Pour connaître dans ses origines la France politique, il n’est pas besoin de remonter plus haut que le règne de Charles V. Ce sage roi, disons ma pensée. Ce grand roi offre la meilleure image de ce que devait être le prince dans la vieille société française ; il n’est pas jusqu’à son caractère pacifique qui ne contribue à faire dominée en lui le magistrat sur le seigneur, et à le rendre un représentant anticipé de ce pouvoir de robe longue qui emploie les armées et ne les commande pas, en un mot de la royauté administrative.

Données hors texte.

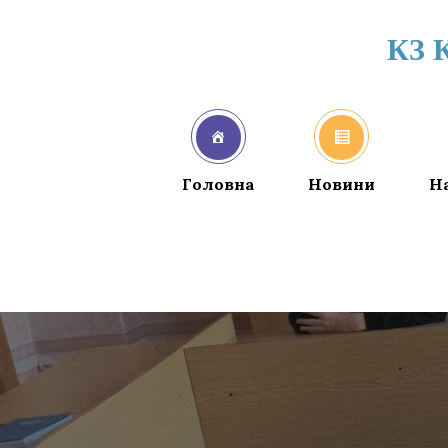
КЗ 
Головна
Новини
Н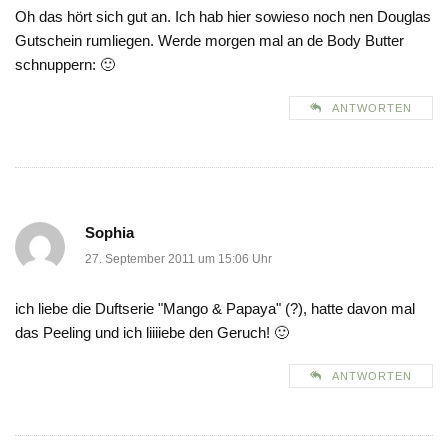
Oh das hört sich gut an. Ich hab hier sowieso noch nen Douglas
Gutschein rumliegen. Werde morgen mal an de Body Butter
schnuppern: 🙂
ANTWORTEN
Sophia
27. September 2011 um 15:06 Uhr
ich liebe die Duftserie "Mango & Papaya" (?), hatte davon mal
das Peeling und ich liiiiebe den Geruch! 🙂
ANTWORTEN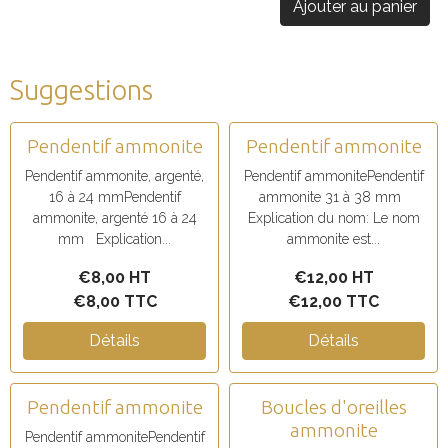
Ajouter au panier
Suggestions
Pendentif ammonite
Pendentif ammonite
Pendentif ammonite, argenté,
Pendentif ammonitePendentif
16 à 24 mmPendentif
ammonite 31 à 38 mm
ammonite, argenté 16 à 24
Explication du nom: Le nom
mm Explication...
ammonite est...
€8,00 HT
€12,00 HT
€8,00 TTC
€12,00 TTC
Détails
Détails
Pendentif ammonite
Boucles d'oreilles
ammonite
Pendentif ammonitePendentif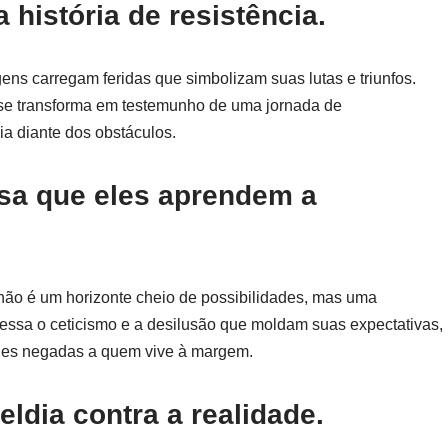
 história de resistência.
ns carregam feridas que simbolizam suas lutas e triunfos.
l se transforma em testemunho de uma jornada de
ia diante dos obstáculos.
sa que eles aprendem a
não é um horizonte cheio de possibilidades, mas uma
ressa o ceticismo e a desilusão que moldam suas expectativas,
dades negadas a quem vive à margem.
eldia contra a realidade.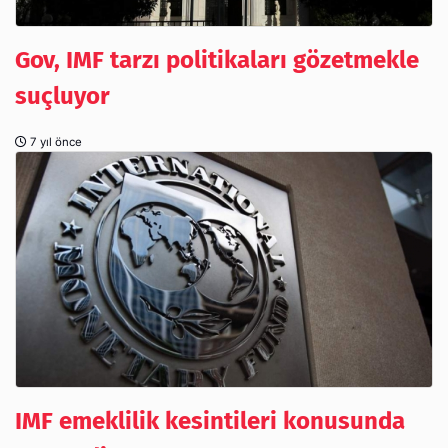
Gov, IMF tarzı politikaları gözetmekle
suçluyor
7 yıl önce
IMF emeklilik kesintileri konusunda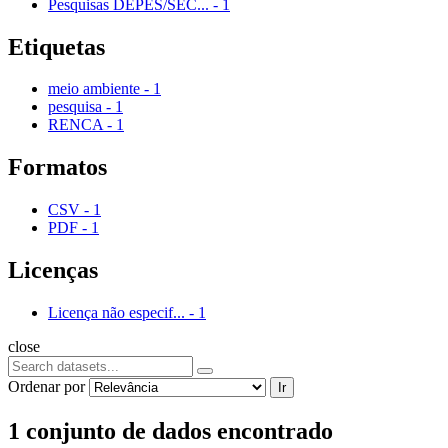
Pesquisas DEPES/SEC...
-
1
Etiquetas
meio ambiente
-
1
pesquisa
-
1
RENCA
-
1
Formatos
CSV
-
1
PDF
-
1
Licenças
Licença não especif...
-
1
close
Ordenar por
Ir
1 conjunto de dados encontrado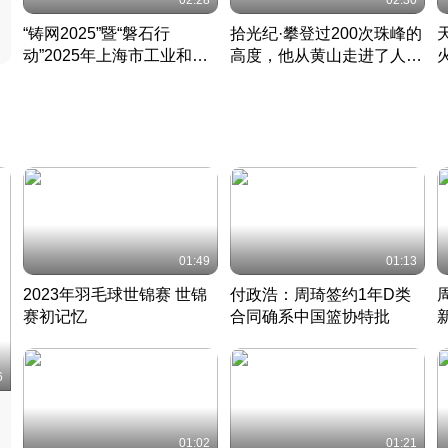
02:28
02:30
“铸网2025”暨“磐石行
拾光纪·攀登过200次珠峰的
动”2025年上海市工业和信
高度，他从黄山走进了人民
息化领域网络安全实战攻防
大会堂
活动成功举办
01:49
01:13
2023年羽毛球世锦赛 世锦
付政浩：周琦签约1年D类
赛初记忆
合同确系中国篮协特批
凡尘组合英勇出击
丹麦 · 2023 · 羽毛球
中
6
01:02
01:21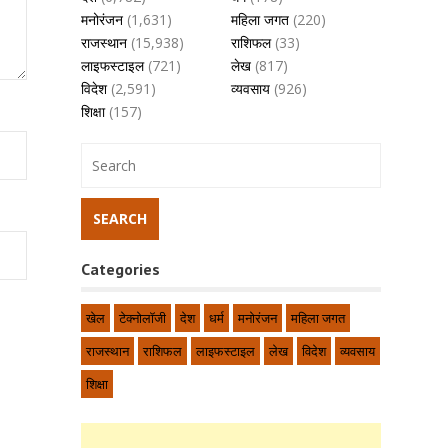
मनोरंजन
(1,631)
महिला जगत
(220)
राजस्थान
(15,938)
राशिफल
(33)
लाइफस्टाइल
(721)
लेख
(817)
विदेश
(2,591)
व्यवसाय
(926)
शिक्षा
(157)
Categories
खेल
टेक्नोलॉजी
देश
धर्म
मनोरंजन
महिला जगत
राजस्थान
राशिफल
लाइफस्टाइल
लेख
विदेश
व्यवसाय
शिक्षा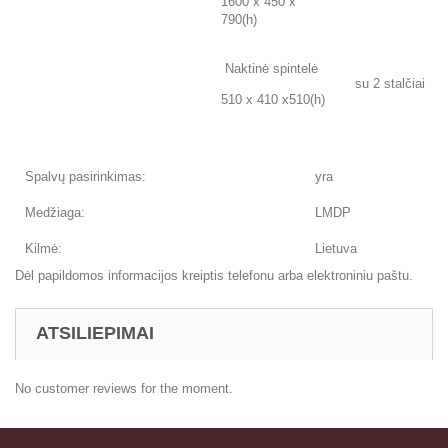
1600 x 450 x
790(h)
Naktinė spintelė
su 2 stalčiai
510 x 410 x510(h)
Spalvų pasirinkimas:
yra
Medžiaga:
LMDP
Kilmė:
Lietuva
Dėl papildomos informacijos kreiptis telefonu arba elektroniniu paštu.
ATSILIEPIMAI
No customer reviews for the moment.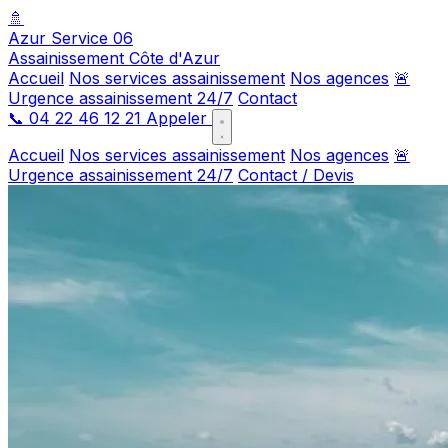
🚿
Azur Service 06
Assainissement Côte d'Azur
Accueil
Nos services assainissement
Nos agences
🚨
Urgence assainissement 24/7
Contact
📞
04 22 46 12 21
Appeler
Accueil
Nos services assainissement
Nos agences
🚨
Urgence assainissement 24/7
Contact / Devis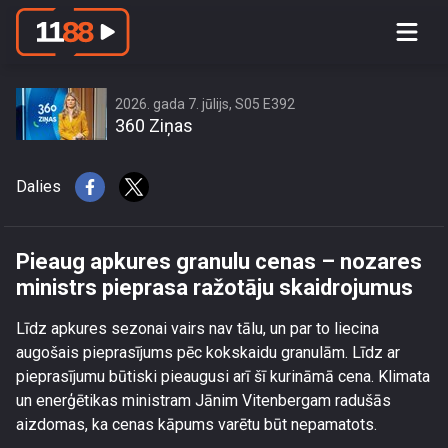
Pieaug apkures granulu cenas –
nozares ministrs pieprasa ražotāju
skaidrojumus
2026. gada 7. jūlijs, S05 E392
360 Ziņas
Dalies
Pieaug apkures granulu cenas – nozares
ministrs pieprasa ražotāju skaidrojumus
Līdz apkures sezonai vairs nav tālu, un par to liecina
augošais pieprasījums pēc kokskaidu granulām. Līdz ar
pieprasījumu būtiski pieaugusi arī šī kurināmā cena. Klimata
un enerģētikas ministram Jānim Vitenbergam radušās
aizdomas, ka cenas kāpums varētu būt nepamatots.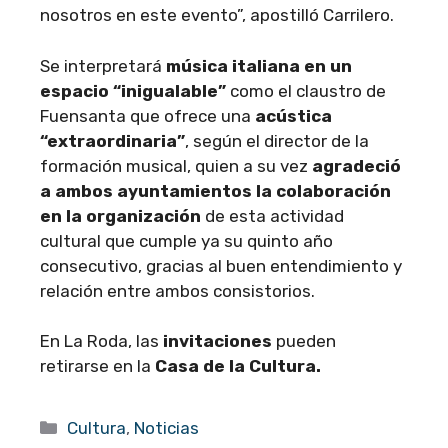
nosotros en este evento”, apostilló Carrilero.
Se interpretará
música italiana en un
espacio “inigualable”
como el claustro de
Fuensanta que ofrece una
acústica
“extraordinaria”
, según el director de la
formación musical, quien a su vez
agradeció
a ambos ayuntamientos la colaboración
en la organización
de esta actividad
cultural que cumple ya su quinto año
consecutivo, gracias al buen entendimiento y
relación entre ambos consistorios.
En La Roda, las
invitaciones
pueden
retirarse en la
Casa de la Cultura.
Categorías
Cultura
,
Noticias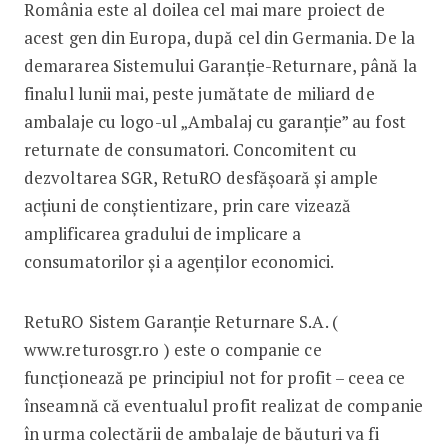
România este al doilea cel mai mare proiect de
acest gen din Europa, după cel din Germania. De la
demararea Sistemului Garanție-Returnare, până la
finalul lunii mai, peste jumătate de miliard de
ambalaje cu logo-ul „Ambalaj cu garanție” au fost
returnate de consumatori. Concomitent cu
dezvoltarea SGR, RetuRO desfășoară și ample
acțiuni de conștientizare, prin care vizează
amplificarea gradului de implicare a
consumatorilor și a agenților economici.
RetuRO Sistem Garanție Returnare S.A. (
www.returosgr.ro ) este o companie ce
funcționează pe principiul not for profit – ceea ce
înseamnă că eventualul profit realizat de companie
în urma colectării de ambalaje de băuturi va fi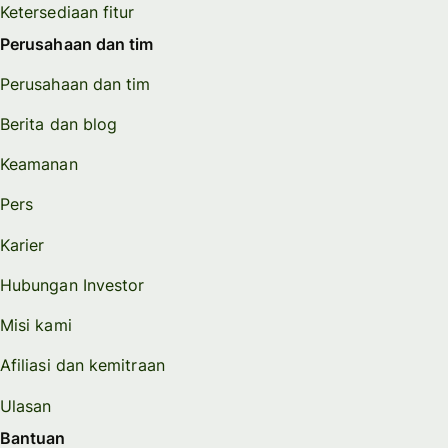
Ketersediaan fitur
Perusahaan dan tim
Perusahaan dan tim
Berita dan blog
Keamanan
Pers
Karier
Hubungan Investor
Misi kami
Afiliasi dan kemitraan
Ulasan
Bantuan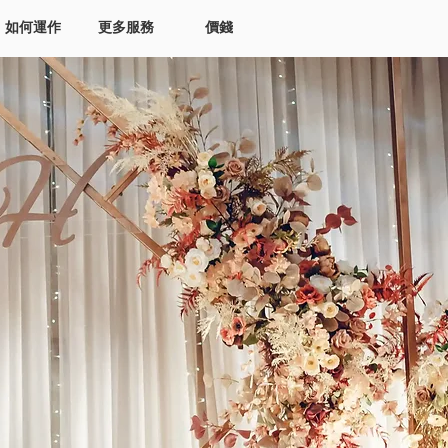
如何運作
更多服務
價錢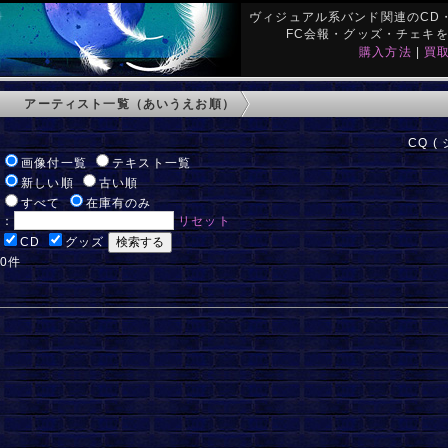
ヴィジュアル系バンド関連のCD・
FC会報・グッズ・チェキ
購入方法
|
買
アーティスト一覧（あいうえお順）
CQ (
:
画像付一覧
テキスト一覧
:
新しい順
古い順
:
すべて
在庫有のみ
ド：
リセット
:
CD
グッズ
 0件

Qu’importe au reste qu’il ne fût pas guerrier ? Il avait Duguesclin. Son autorité était sortie plus forte des cruelles épreuves de la guerre étrangère et de la guerre civile ; sa sagesse et sa fortune imposaient à l’ambition des grands feudataires, et commençaient pour le peuple quelque chose qui ressemblait au bonheur public ; son despotisme même eût été accueilli par les masses comme une protection. Mais cet élément de liberté, partout présent dans le moyen âge à côté de l’élément du pouvoir, les états-généraux, qui revenaient de temps en temps pour soutenir et admonester la royauté, trop faibles pour s’en faire obéir, étaient assez forts pour s’en faire écouter. Enhardis par les troubles, ils avaient disparu avec la paix. Charles avait su éluder leur puissance, mais il avait compris leurs conseils. Maître des affaires, il modéra lui-même son pouvoir et se posa des règles, ce qui équivaut à reconnaître des droits. Un roi législateur cesse par le fait d’être absolu. Enfin nous parlons ici d’une de ces royautés tant soit peu bourgeoises comme les aime la France, et qu’elle n’estime qu’en les perdant.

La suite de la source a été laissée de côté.